Data is the primary driving force behind innovation and competitiveness in almost all commercial enterprises. Its importance only increases as the amount of generated and stored data grows exponentially. However, data does not create innovation by itself. Instead, highly skilled professionals, backed up by cutting-edge technologies, pull value from the data, which drives innovation.
At Samsung Electronics, we have a wide range of business portfolios that provide services to billions of users and devices: mobile apps, mobile and wearable devices, consumer electronics, marketing, logistics, manufacturing, customer relations, enterprise resource planning, and human resources. Together, data from these sources produce one of the most comprehensive data sets on the planet, and at Samsung Research, our mission is to use this data to bring value to Samsung’s customers and the world.

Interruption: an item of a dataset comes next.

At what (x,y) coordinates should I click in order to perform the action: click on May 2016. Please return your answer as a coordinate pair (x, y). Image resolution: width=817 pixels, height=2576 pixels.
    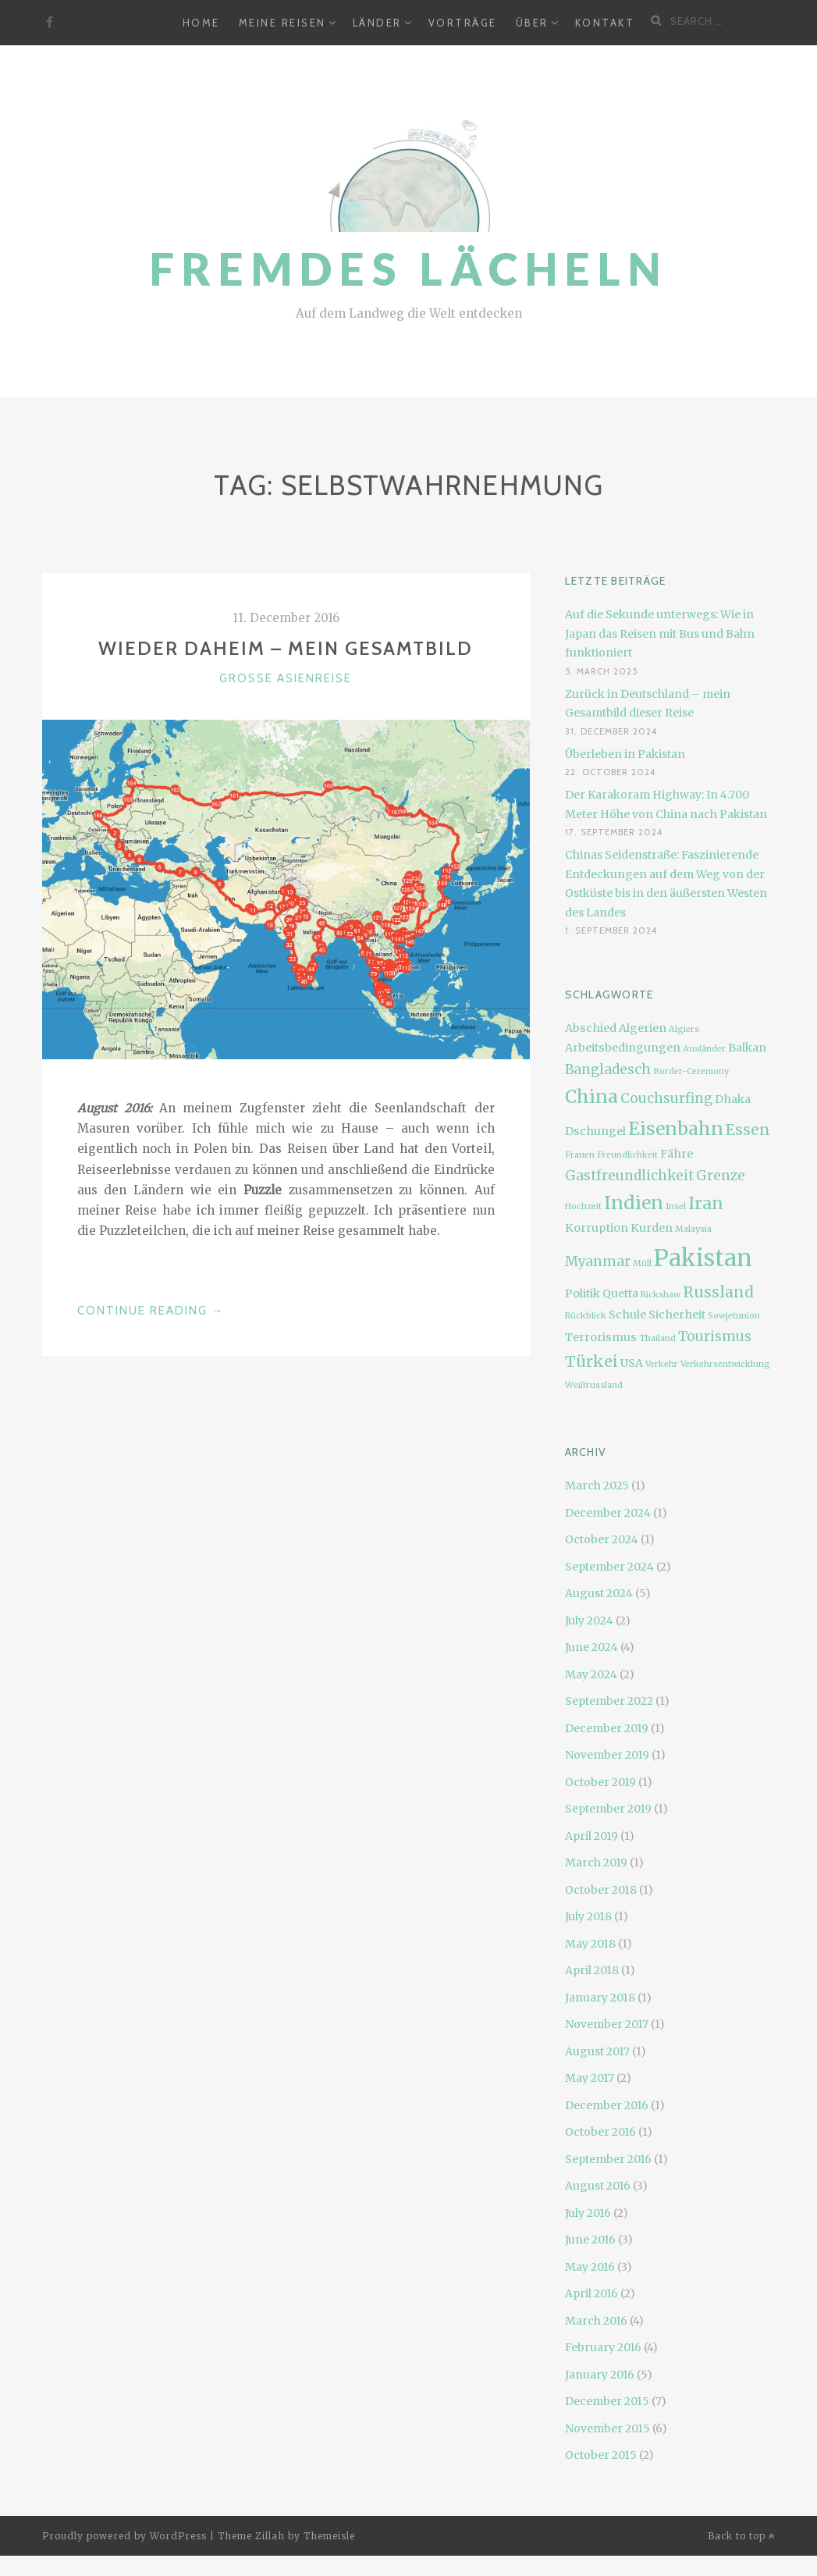     Looking at the image, I should click on (590, 2267).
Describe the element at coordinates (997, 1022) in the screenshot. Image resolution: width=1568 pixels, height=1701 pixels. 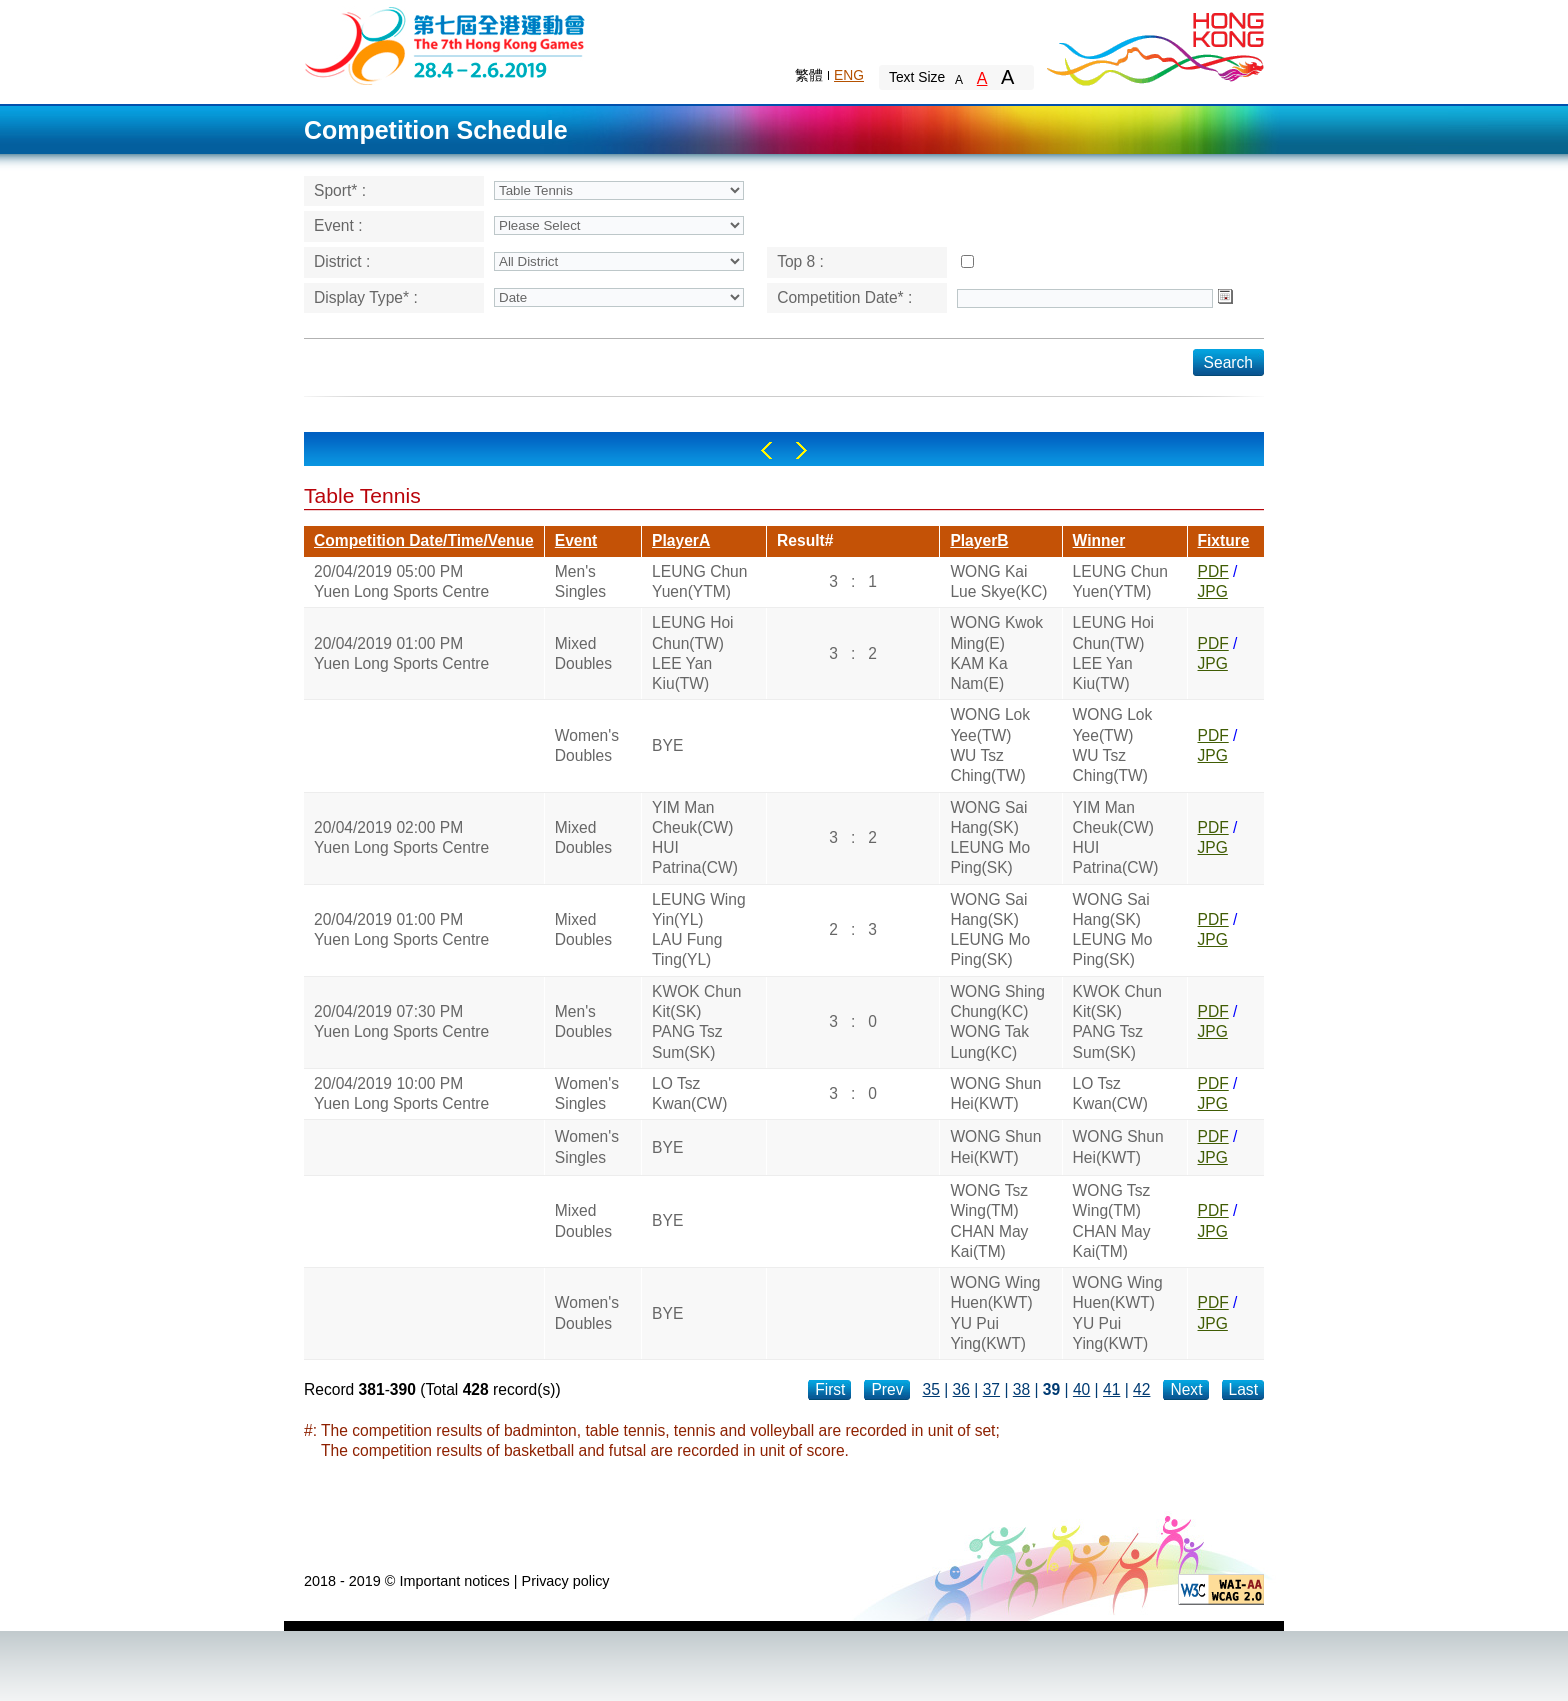 I see `WONG Shing Chung(KC)WONG Tak Lung(KC)` at that location.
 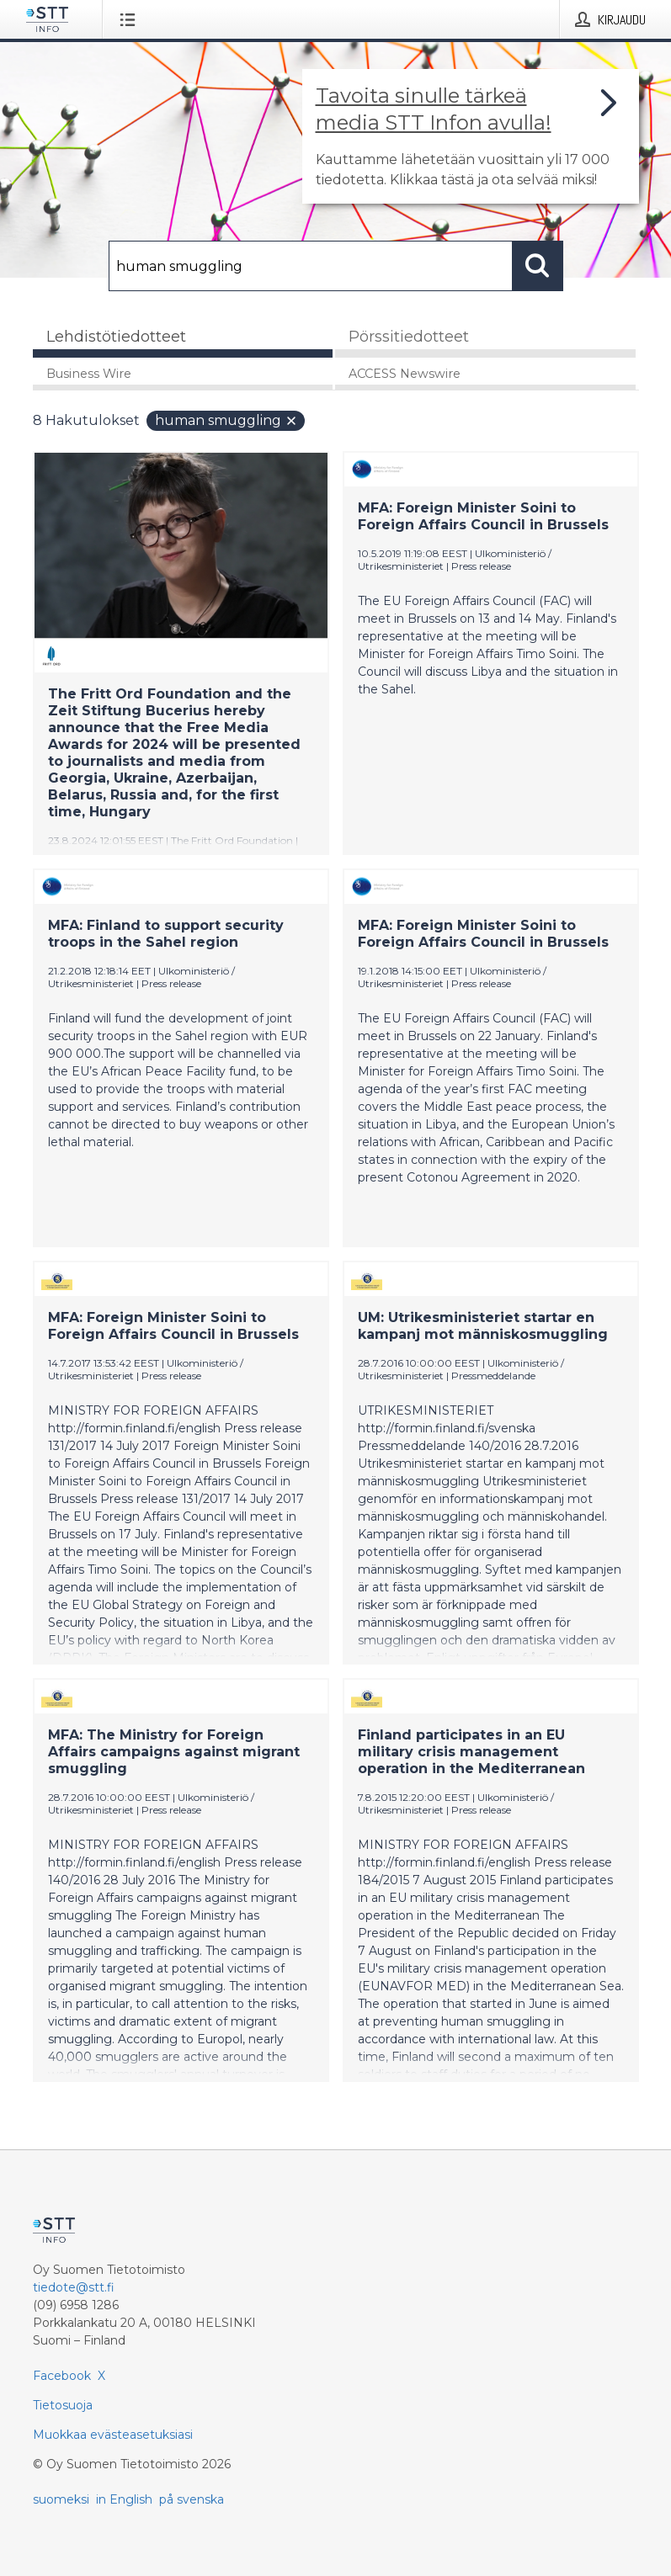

Samsung Research aims to develop advanced data intelligence technologies which leverage Samsung’s massive data into actionable insights and provide our users with the information they need to live their best lives. To do this, our employees must have a large breadth of technical and interpersonal skills—not only are we coders, mathematicians, scientists, researchers, consultants, and innovators, but we also care deeply about our friends, family, and the future. As such, we are highly motivated to push the boundaries of technology to enable “data-driven” decisions and accelerate innovation.
To realize our vision, we are actively building the world’s best AI development environment so our workers can quickly test their ideas and rapidly push the frontiers of AI. Leveraging this advanced platform, Samsung Research researchers are working on core technologies that can help extract insights from data and use those to help improve our projects, services, and the world.
At Samsung Research, we use numerous cutting-edge techniques to extract insight from various data sources, data types, and use cases. Here are just a few of them.
Knowledge GraphsKnowledge graphs (KG) are important in information representation and decision making. As such, we have been developing component technologies and platforms for systematically building, maintaining, and effectively utilizing them. Our research topics include ML-based models for automated knowledge graph construction from different data sources, neural / logic-based reasoning engines, KG embedding (KGE) models and associated KGE-based downstream ML models, models for enabling KG-based semantic search with or without recently emerging large language models, and various optimization techniques to make all of these scalable and computationally efficient at both engine and platform level. Our technologies are helping to make our AI products (Bixby, SmartThings, future robot devices, etc.) more intelligent and proactive to better cope with each user’s context. Moreover, our ultimate vision is to build a unified Samsung graph to enhance our services, businesses, and management by seamlessly utilizing the data collected in the vast Samsung ecosystem.
We actively develop models and algorithms for optimizing ads and other market-based products. Research items include, but are not limited to, graph NNs (GNNs) for supporting scalable integrated data analysis of heterogeneous data sources, multi–task learning for efficiently training the task relationship in a multi–objective recommendation, domain adaptive/transferrable/interoperable modeling for rapidly increasing cold-start ads campaigns, and reinforcement learning for optimizing multiple business key performance indicators (KPIs) harmoniously.
In addition, we are conducting digital health-care data research, such as data imputation and anomaly detection technology to process time-series health sensor data, and developing recommendation/coaching systems to provide personalized well-being health-care services in exercise, diet, sleep, and mindfulness.
The Data Cloud team focuses on hardware (HW) infrastructure and software (SW) solutions for large-scale, complex data management, including high-quality data acquisition, massive data storage / repository management, and business analytics tools. We custom design the system for our researchers’ needs and secure the cost-effective infrastructure needed to acquire and manage the large-scale datasets utilized by our scientists. Our data cloud technologies provide a competitive advantage to our organization by providing our researchers with a fast and modern environment to extract value from Samsung’s vast data resources.
Our AI infrastructure research and deployment focuses on developing a world-class AI development environment with integrated physical HW and advanced SW systems that provide complete end-to-end ML operations ranging from data processing to AI model deployment. We are developing and deploying autonomous and scalable deep learning technologies based on the latest cloud technology. Ultimately, we seek to provide our AI platform and infrastructure to all Samsung AI developers and build an ecosystem enabling them to collaborate and share to leverage each other’s experiences to grow and be more productive.